By Christopher Mims
Since the 1970s, when automated teller machines arrived, the
number of bank tellers in America has more than doubled. James
Bessen, an economist who teaches at Boston University School of
Law, points to that seeming paradox amid new concerns that
automation is "stealing" human jobs. To the contrary, he says, jobs
and automation often grow hand in hand.
Sometimes, of course, machines really do replace humans, as in
agriculture and manufacturing, says Massachusetts Institute of
Technology labor economist David Autor in a succinct and
illuminating TED talk, which could have served as the headline for
this column. Across an entire economy, however, Dr. Autor says
that's never happened.
The threat that machines pose to workers is in the news again,
after an election that turned on the frustration of working-class
voters. Last week, Amazon.com Inc. introduced Amazon Go, a store
without cashiers.
Three days later, President-elect Donald Trump nominated Andy
Puzder, chief executive of CKE Restaurants Holdings Inc., the
parent company of Hardee's and Carl's Jr. chains, to be secretary
of labor. Mr. Puzder has said that self-serve ordering kiosks, like
those recently unveiled by McDonald's Corp., will help his company
eliminate workers.
Such developments are worrying. But a long trail of empirical
evidence shows that the increased productivity brought about by
automation and invention ultimately leads to more wealth, cheaper
goods, increased consumer spending power and ultimately, more
jobs.
In the case of bank tellers, the spread of ATMs meant bank
branches could be smaller, and therefore, cheaper. Banks opened
more branches, and in total employed more tellers, Mr. Bessen
says.
Some individuals are uprooted and suffer. In 1900, 40% of U.S.

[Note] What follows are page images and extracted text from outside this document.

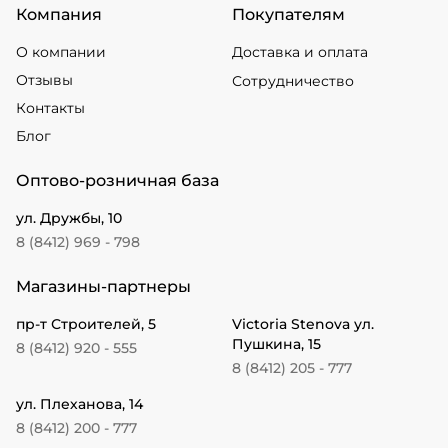
Компания
Покупателям
О компании
Доставка и оплата
Отзывы
Сотрудничество
Контакты
Блог
Оптово-розничная база
ул. Дружбы, 10
8 (8412) 969 - 798
Магазины-партнеры
пр-т Строителей, 5
Victoria Stenova ул.
Пушкина, 15
8 (8412) 920 - 555
8 (8412) 205 - 777
ул. Плеханова, 14
8 (8412) 200 - 777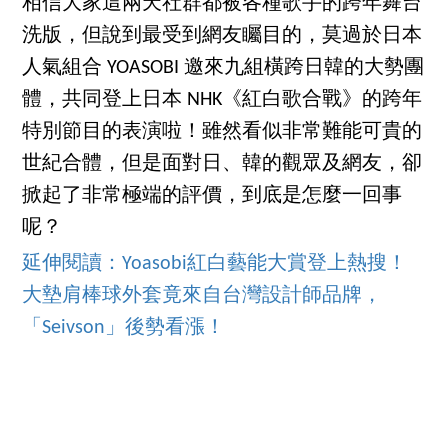
相信大家這兩天社群都被各種歌手的跨年舞台
洗版，但說到最受到網友矚目的，莫過於日本
人氣組合 YOASOBI 邀來九組橫跨日韓的大勢團
體，共同登上日本 NHK《紅白歌合戰》的跨年
特別節目的表演啦！雖然看似非常難能可貴的
世紀合體，但是面對日、韓的觀眾及網友，卻
掀起了非常極端的評價，到底是怎麼一回事
呢？
延伸閱讀：Yoasobi紅白藝能大賞登上熱搜！
大墊肩棒球外套竟來自台灣設計師品牌，
「Seivson」後勢看漲！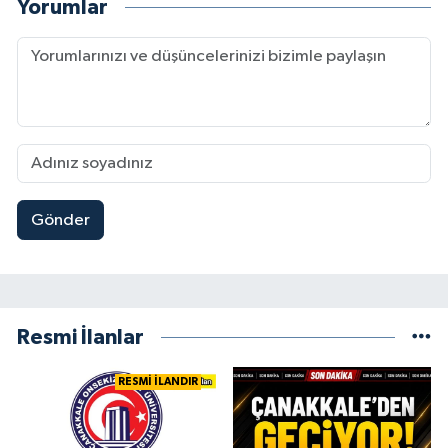
Yorumlar
Gönder
Resmi İlanlar
RESMİ İLANDIR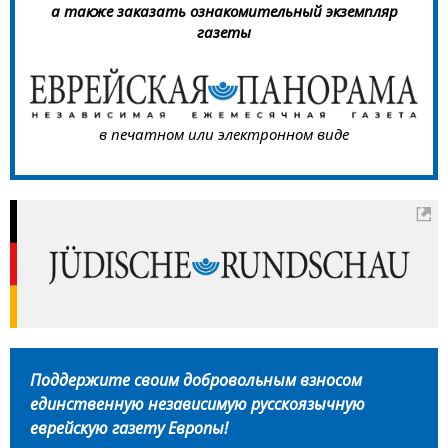
а также заказать ознакомительный экземпляр
газеты
в печатном или электронном виде
Поддержите своим добровольным взносом
единственную независимую русскоязычную
еврейскую газету Европы!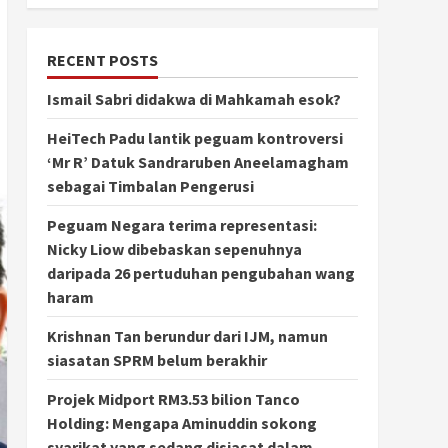
RECENT POSTS
Ismail Sabri didakwa di Mahkamah esok?
HeiTech Padu lantik peguam kontroversi
‘Mr R’ Datuk Sandraruben Aneelamagham
sebagai Timbalan Pengerusi
Peguam Negara terima representasi:
Nicky Liow dibebaskan sepenuhnya
daripada 26 pertuduhan pengubahan wang
haram
Krishnan Tan berundur dari IJM, namun
siasatan SPRM belum berakhir
Projek Midport RM3.53 bilion Tanco
Holding: Mengapa Aminuddin sokong
syarikat yang sedang disiasat dalam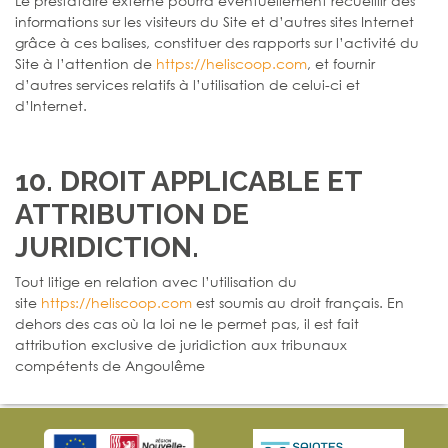
Le prestataire externe pourra éventuellement recueillir des
informations sur les visiteurs du Site et d’autres sites Internet
grâce à ces balises, constituer des rapports sur l’activité du
Site à l’attention de
https://heliscoop.com
, et fournir
d’autres services relatifs à l’utilisation de celui-ci et
d’Internet.
10. DROIT APPLICABLE ET
ATTRIBUTION DE
JURIDICTION.
Tout litige en relation avec l’utilisation du
site
https://heliscoop.com
est soumis au droit français. En
dehors des cas où la loi ne le permet pas, il est fait
attribution exclusive de juridiction aux tribunaux
compétents de Angoulême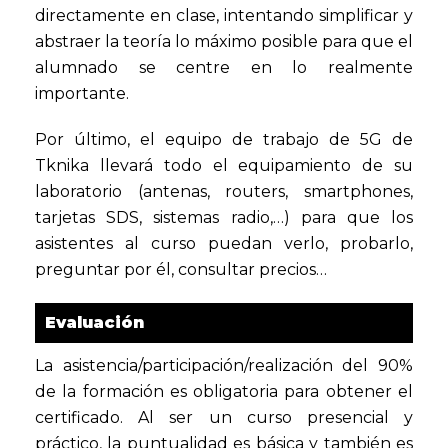
directamente en clase, intentando simplificar y
abstraer la teoría lo máximo posible para que el
alumnado se centre en lo realmente
importante.
Por último, el equipo de trabajo de 5G de
Tknika llevará todo el equipamiento de su
laboratorio (antenas, routers, smartphones,
tarjetas SDS, sistemas radio,…) para que los
asistentes al curso puedan verlo, probarlo,
preguntar por él, consultar precios…
Evaluación
La asistencia/participación/realización del 90%
de la formación es obligatoria para obtener el
certificado. Al ser un curso presencial y
práctico, la puntualidad es básica y también es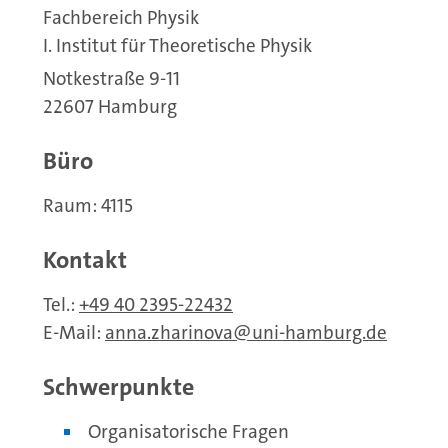
Fachbereich Physik
I. Institut für Theoretische Physik
Notkestraße 9-11
22607 Hamburg
Büro
Raum: 4115
Kontakt
Tel.:
+49 40 2395-22432
E-Mail:
anna.zharinova
uni-hamburg.de
Schwerpunkte
Organisatorische Fragen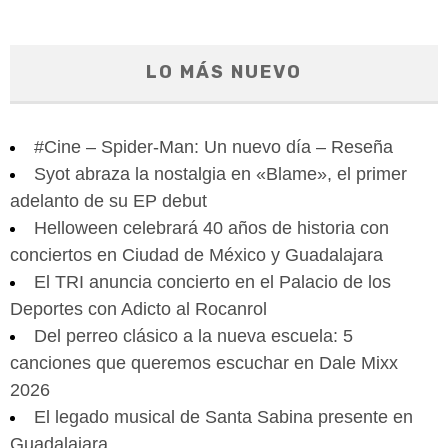
LO MÁS NUEVO
#Cine – Spider-Man: Un nuevo día – Reseña
Syot abraza la nostalgia en «Blame», el primer
adelanto de su EP debut
Helloween celebrará 40 años de historia con
conciertos en Ciudad de México y Guadalajara
El TRI anuncia concierto en el Palacio de los
Deportes con Adicto al Rocanrol
Del perreo clásico a la nueva escuela: 5
canciones que queremos escuchar en Dale Mixx
2026
El legado musical de Santa Sabina presente en
Guadalajara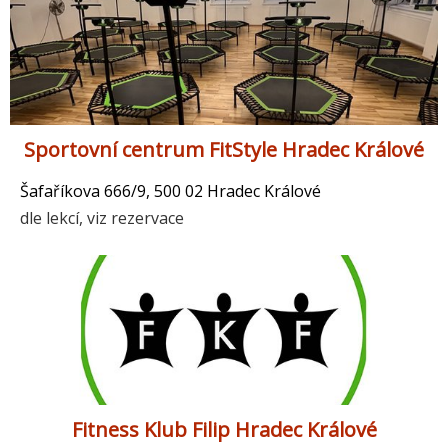
Sportovní centrum FitStyle Hradec Králové
Šafaříkova 666/9, 500 02 Hradec Králové
dle lekcí, viz rezervace
Fitness Klub Filip Hradec Králové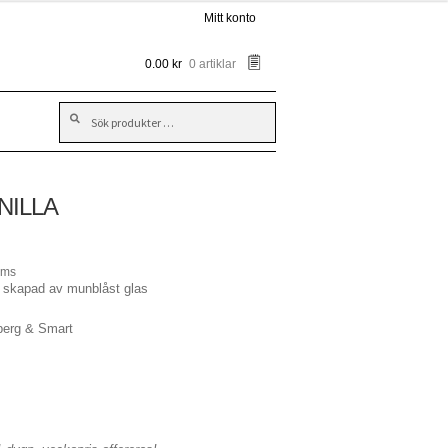
Mitt konto
0.00
kr
0 artiklar
Sök
Sök
efter:
NILLA
oms
a skapad av munblåst glas
erg & Smart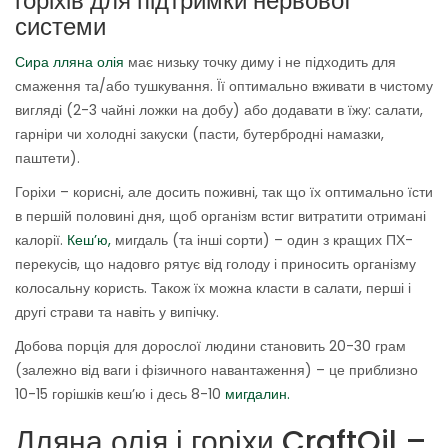
горіхів для підтримки нервової
системи
Сира лляна олія
має низьку точку диму і не підходить для
смаження та/або тушкування. Її оптимально вживати в чистому
вигляді (2-3 чайні ложки на добу) або додавати в їжу: салати,
гарніри чи холодні закуски (пасти, бутербродні намазки,
паштети).
Горіхи – корисні, але досить поживні, так що їх оптимально їсти
в першій половині дня, щоб організм встиг витратити отримані
калорії.
Кеш’ю,
мигдаль (та інші сорти) – один з кращих ПХ-
перекусів, що надовго рятує від голоду і приносить організму
колосальну користь. Також їх можна класти в салати, перші і
другі страви та навіть у випічку.
Добова порція для дорослої людини становить 20-30 грам
(залежно від ваги і фізичного навантаження) – це приблизно
10-15 горішків кеш’ю і десь 8-10
мигдалин.
Лляна олія і горіхи CraftOil –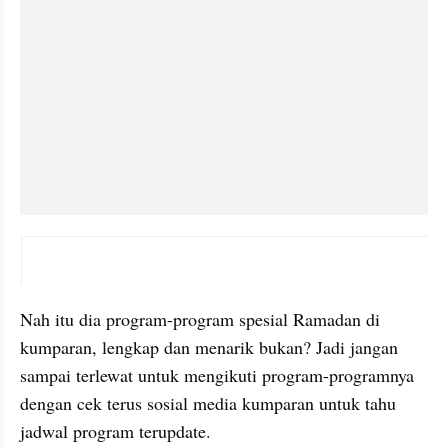
embed from external kumpara
Nah itu dia program-program spesial Ramadan di 
kumparan, lengkap dan menarik bukan? Jadi jangan 
sampai terlewat untuk mengikuti program-programnya 
dengan cek terus sosial media kumparan untuk tahu 
jadwal program terupdate.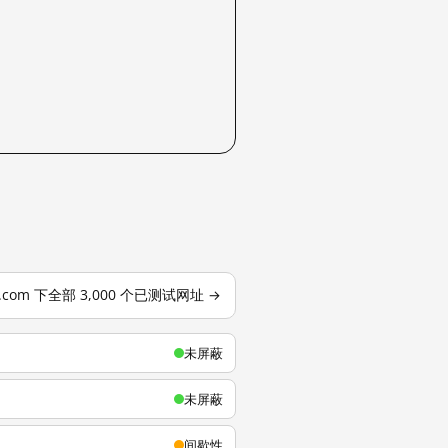
u.com 下全部 3,000 个已测试网址 →
未屏蔽
未屏蔽
间歇性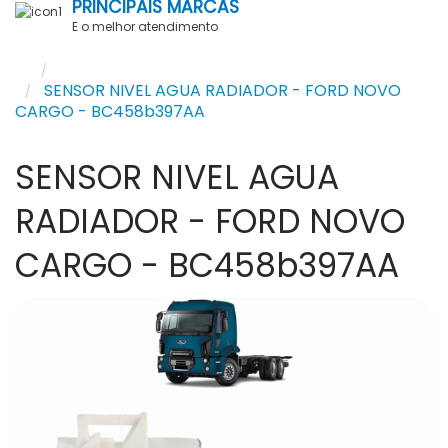
PRINCIPAIS MARCAS
E o melhor atendimento
Pesquisar
SENSOR NIVEL AGUA RADIADOR - FORD NOVO
CARGO - BC458b397AA
SENSOR NIVEL AGUA
RADIADOR - FORD NOVO
CARGO - BC458b397AA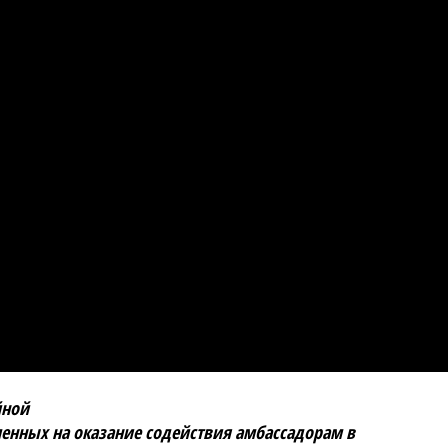
йной
ленных на оказание содействия амбассадорам в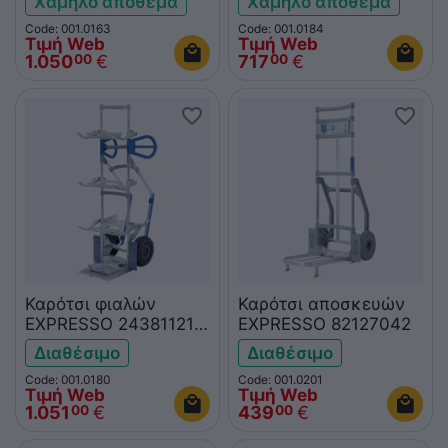
Χαμηλό απόθεμα
Χαμηλό απόθεμα
Code: 001.0163
Code: 001.0184
Τιμή Web
Τιμή Web
1.050
€
717
€
00
00
Καρότσι φιαλών
Καρότσι αποσκευών
EXPRESSO 24381121-
EXPRESSO 82127042
1228
Διαθέσιμο
Διαθέσιμο
Code: 001.0180
Code: 001.0201
Τιμή Web
Τιμή Web
1.051
€
439
€
00
00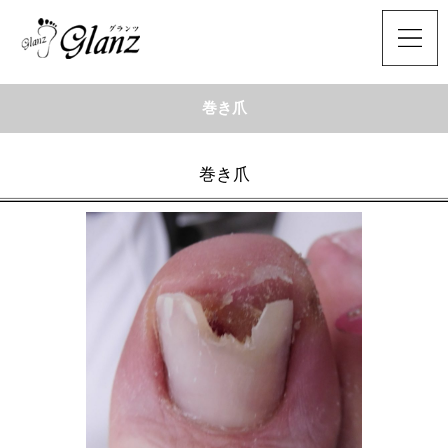
巻き爪
巻き爪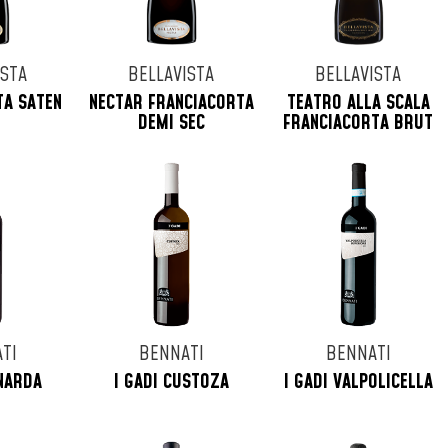
ISTA
BELLAVISTA
BELLAVISTA
TA SATEN
NECTAR FRANCIACORTA
TEATRO ALLA SCALA
DEMI SEC
FRANCIACORTA BRUT
TI
BENNATI
BENNATI
ONARDA
I GADI CUSTOZA
I GADI VALPOLICELLA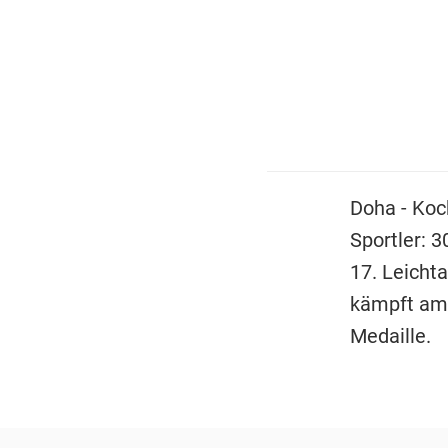
Doha - Koc
Sportler: 
17. Leicht
kämpft am 
Medaille.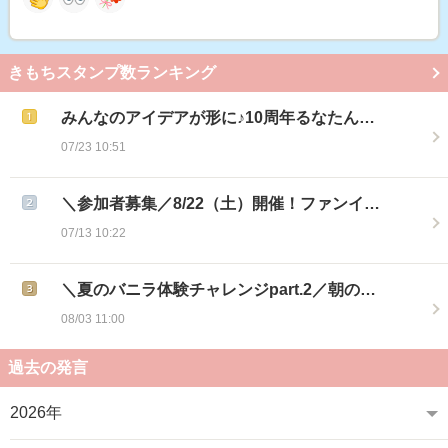
きもちスタンプ数ランキング
みんなのアイデアが形に♪10周年るなたん…
07/23 10:51
＼参加者募集／8/22（土）開催！ファンイ…
07/13 10:22
＼夏のバニラ体験チャレンジpart.2／朝の…
08/03 11:00
過去の発言
2026年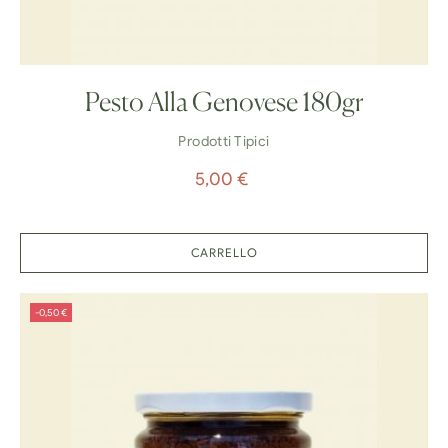
Pesto Alla Genovese 180gr
Prodotti Tipici
Prezzo
5,00 €
CARRELLO
-0,50 €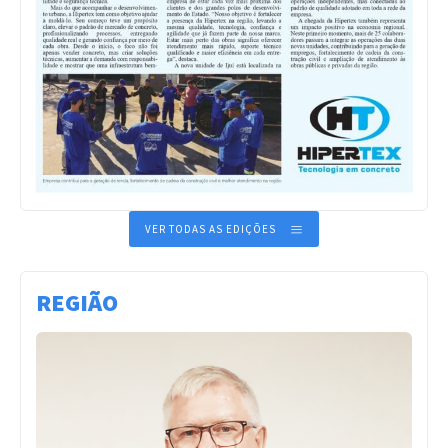
VER TODAS AS EDIÇÕES
REGIÃO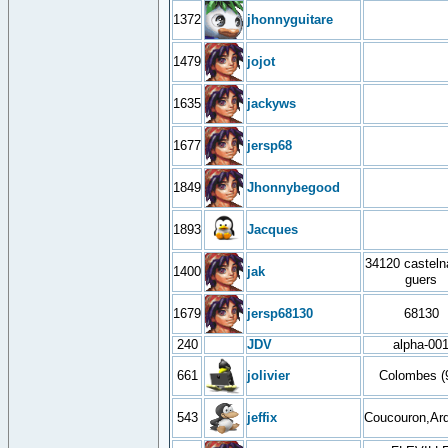
1372
jhonnyguitare
1479
jojot
1635
jackyws
1677
jersp68
1849
Jhonnybegood
1893
Jacques
34120 casteln
1400
jak
guers
1679
jersp68130
68130
240
JDV
alpha-00
661
jolivier
Colombes (
543
jeffix
Coucouron,Ar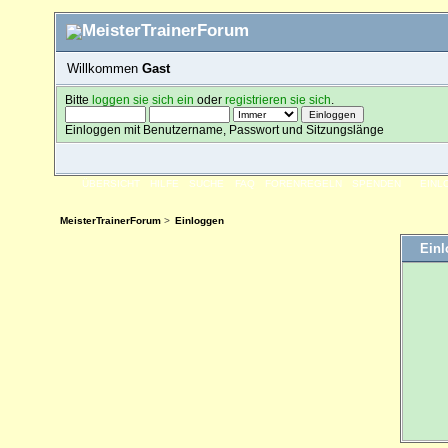
Willkommen
Gast
Bitte
loggen sie sich ein
oder
registrieren sie sich
.
Einloggen mit Benutzername, Passwort und Sitzungslänge
ÜBERSICHT
HILFE
SUCHE
FAQ
FORENREGELN
SPENDEN
EINL
MeisterTrainerForum
>
Einloggen
Ein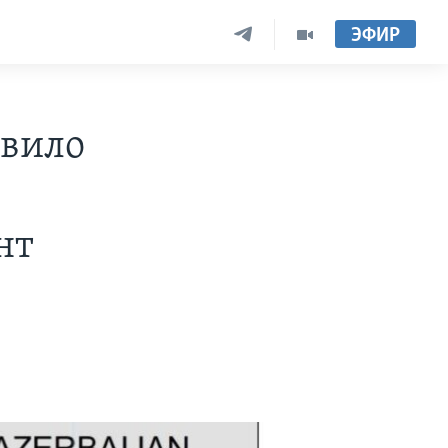
ЭФИР
авило
нт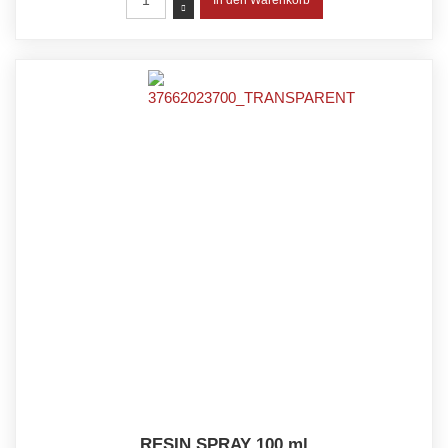
RESIN SPRAY 100 ml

workers toiled in agriculture; today, that figure is less than 2%.
Manufacturing employment in industrialized countries has declined
in recent decades, as fewer people make more goods. But society, on
the whole, has come out ahead.
It's true that technology alters the quality, as well as the
quantity, of jobs. Ian Stewart, chief U.K. economist at Deloitte
LLP in the U.K., co-wrote a paper last year that used census data
as far back as the late 1700s to examine the changing nature of
jobs in the U.K., cradle of the industrial revolution.
The authors found big increases in both low-paying and
high-paying jobs. There are more barbers and barkeepers. But there
also are more accountants and nurses, reflecting the rising
complexity of the modern economy.
Paradoxically, says Mr. Stewart, many of the fields most
transformed by technology have produced the biggest increases in
employment, from medicine to management consulting. "What we saw
was that machines and people were highly complementary," he
says.
Such bifurcated labor markets have ill effects. Disappearing
factory jobs have largely been replaced by jobs in the service
sector, where highly skilled workers, like doctors and computer
programmers, are paid more, while many others see to the comfort
and health of the affluent. In the middle, wages have stagnated,
helping spawn our current age of populism.
"The era of mass manufacturing employment in the 1960s and 1970s
was a good thing," says Dr. Autor. "It created a lot of good jobs,
it needed a lot of hands and eyes, and required some skills but not
an enormous skill set. The work was relatively high value added."
But, he adds, that era is for the most part behind us.
That's helped fuel arguments from pundits, technologists and
armchair economists that this time is different, that the emerging
combination of robotics and artificial intelligence -- already
spawning robot security guards and self-driving trucks -- will
render many people permanently unemployable.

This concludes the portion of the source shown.